WHAT TO WORK ON: Gather all lines with "grip" from the records.

Structured page parsing data:
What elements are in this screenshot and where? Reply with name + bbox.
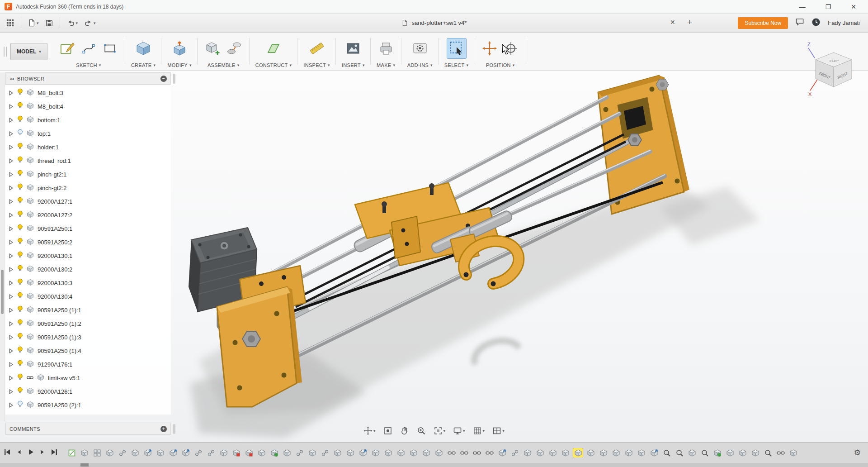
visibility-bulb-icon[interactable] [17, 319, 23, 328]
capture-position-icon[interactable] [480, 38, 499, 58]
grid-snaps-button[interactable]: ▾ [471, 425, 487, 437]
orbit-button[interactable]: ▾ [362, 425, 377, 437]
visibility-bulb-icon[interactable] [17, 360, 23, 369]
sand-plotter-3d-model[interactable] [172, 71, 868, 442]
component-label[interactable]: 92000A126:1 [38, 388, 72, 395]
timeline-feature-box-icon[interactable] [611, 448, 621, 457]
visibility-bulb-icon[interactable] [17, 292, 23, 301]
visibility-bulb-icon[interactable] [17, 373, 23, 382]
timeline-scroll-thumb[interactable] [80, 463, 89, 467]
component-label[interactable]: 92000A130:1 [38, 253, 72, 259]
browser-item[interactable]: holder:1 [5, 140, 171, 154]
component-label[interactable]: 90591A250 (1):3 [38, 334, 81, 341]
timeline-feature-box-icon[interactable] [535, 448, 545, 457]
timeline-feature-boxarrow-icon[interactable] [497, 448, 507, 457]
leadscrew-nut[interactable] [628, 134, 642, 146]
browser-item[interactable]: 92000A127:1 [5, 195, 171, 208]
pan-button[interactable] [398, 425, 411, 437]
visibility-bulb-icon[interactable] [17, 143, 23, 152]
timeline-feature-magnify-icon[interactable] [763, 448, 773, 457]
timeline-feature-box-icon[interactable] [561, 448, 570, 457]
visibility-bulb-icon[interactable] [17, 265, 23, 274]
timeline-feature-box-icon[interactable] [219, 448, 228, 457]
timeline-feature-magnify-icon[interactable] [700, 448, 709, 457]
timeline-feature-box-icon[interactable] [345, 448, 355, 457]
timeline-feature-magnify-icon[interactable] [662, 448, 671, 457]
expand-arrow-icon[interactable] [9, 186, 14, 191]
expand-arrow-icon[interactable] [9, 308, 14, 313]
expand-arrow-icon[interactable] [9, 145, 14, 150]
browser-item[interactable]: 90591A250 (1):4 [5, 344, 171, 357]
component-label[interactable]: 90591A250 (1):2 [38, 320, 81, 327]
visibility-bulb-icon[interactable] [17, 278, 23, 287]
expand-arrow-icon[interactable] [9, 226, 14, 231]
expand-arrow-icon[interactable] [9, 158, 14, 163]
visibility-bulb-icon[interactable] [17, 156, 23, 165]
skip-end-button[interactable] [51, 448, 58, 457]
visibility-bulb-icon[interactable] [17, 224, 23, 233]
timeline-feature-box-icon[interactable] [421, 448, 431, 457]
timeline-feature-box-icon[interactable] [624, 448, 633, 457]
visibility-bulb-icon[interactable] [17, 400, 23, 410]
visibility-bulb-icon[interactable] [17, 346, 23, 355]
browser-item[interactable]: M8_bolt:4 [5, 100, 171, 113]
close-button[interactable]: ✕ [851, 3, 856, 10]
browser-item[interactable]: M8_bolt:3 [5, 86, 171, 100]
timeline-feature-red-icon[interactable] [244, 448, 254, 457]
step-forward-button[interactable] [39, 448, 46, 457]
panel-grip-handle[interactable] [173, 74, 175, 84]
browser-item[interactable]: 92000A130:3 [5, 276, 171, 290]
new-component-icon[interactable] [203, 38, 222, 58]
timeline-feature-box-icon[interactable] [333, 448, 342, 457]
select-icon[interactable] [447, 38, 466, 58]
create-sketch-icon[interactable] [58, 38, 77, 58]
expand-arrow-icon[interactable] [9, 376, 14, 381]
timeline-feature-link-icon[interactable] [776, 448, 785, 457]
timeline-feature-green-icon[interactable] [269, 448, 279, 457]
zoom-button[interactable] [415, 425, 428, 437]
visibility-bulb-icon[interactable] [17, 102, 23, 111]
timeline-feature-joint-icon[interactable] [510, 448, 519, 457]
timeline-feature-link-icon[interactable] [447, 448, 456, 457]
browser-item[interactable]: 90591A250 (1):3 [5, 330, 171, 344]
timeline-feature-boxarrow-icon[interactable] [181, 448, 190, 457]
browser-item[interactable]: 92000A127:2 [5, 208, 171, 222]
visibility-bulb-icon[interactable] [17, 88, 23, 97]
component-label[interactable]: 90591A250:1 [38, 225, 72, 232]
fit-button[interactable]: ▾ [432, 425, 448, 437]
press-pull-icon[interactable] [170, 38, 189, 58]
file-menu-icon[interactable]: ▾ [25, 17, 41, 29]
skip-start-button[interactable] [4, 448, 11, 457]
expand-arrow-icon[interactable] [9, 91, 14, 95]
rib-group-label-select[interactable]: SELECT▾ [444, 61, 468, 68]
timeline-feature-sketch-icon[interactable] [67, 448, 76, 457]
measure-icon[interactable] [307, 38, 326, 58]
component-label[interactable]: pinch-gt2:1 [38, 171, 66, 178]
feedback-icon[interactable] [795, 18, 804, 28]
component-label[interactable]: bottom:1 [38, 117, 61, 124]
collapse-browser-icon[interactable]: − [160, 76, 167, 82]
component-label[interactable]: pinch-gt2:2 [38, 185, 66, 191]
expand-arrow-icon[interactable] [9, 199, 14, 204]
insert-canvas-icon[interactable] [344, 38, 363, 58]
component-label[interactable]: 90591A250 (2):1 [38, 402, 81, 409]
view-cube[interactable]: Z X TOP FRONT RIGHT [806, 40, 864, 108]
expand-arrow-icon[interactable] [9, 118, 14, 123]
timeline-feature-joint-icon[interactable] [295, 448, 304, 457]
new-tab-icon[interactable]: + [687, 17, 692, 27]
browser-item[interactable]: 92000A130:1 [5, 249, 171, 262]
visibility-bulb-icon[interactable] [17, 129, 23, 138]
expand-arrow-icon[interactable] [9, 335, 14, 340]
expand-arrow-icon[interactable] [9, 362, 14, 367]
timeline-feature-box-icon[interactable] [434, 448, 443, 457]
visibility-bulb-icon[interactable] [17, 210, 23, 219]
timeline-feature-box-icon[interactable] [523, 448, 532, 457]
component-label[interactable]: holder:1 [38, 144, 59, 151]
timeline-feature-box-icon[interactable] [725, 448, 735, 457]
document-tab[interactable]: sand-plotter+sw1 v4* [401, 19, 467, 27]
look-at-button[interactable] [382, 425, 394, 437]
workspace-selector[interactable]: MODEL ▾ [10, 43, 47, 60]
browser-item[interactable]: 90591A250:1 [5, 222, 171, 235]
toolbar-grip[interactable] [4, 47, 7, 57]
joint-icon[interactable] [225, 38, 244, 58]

RESULT OF THIS EXERCISE:
panel-grip-handle[interactable] [173, 74, 175, 84]
toolbar-grip[interactable] [4, 47, 7, 57]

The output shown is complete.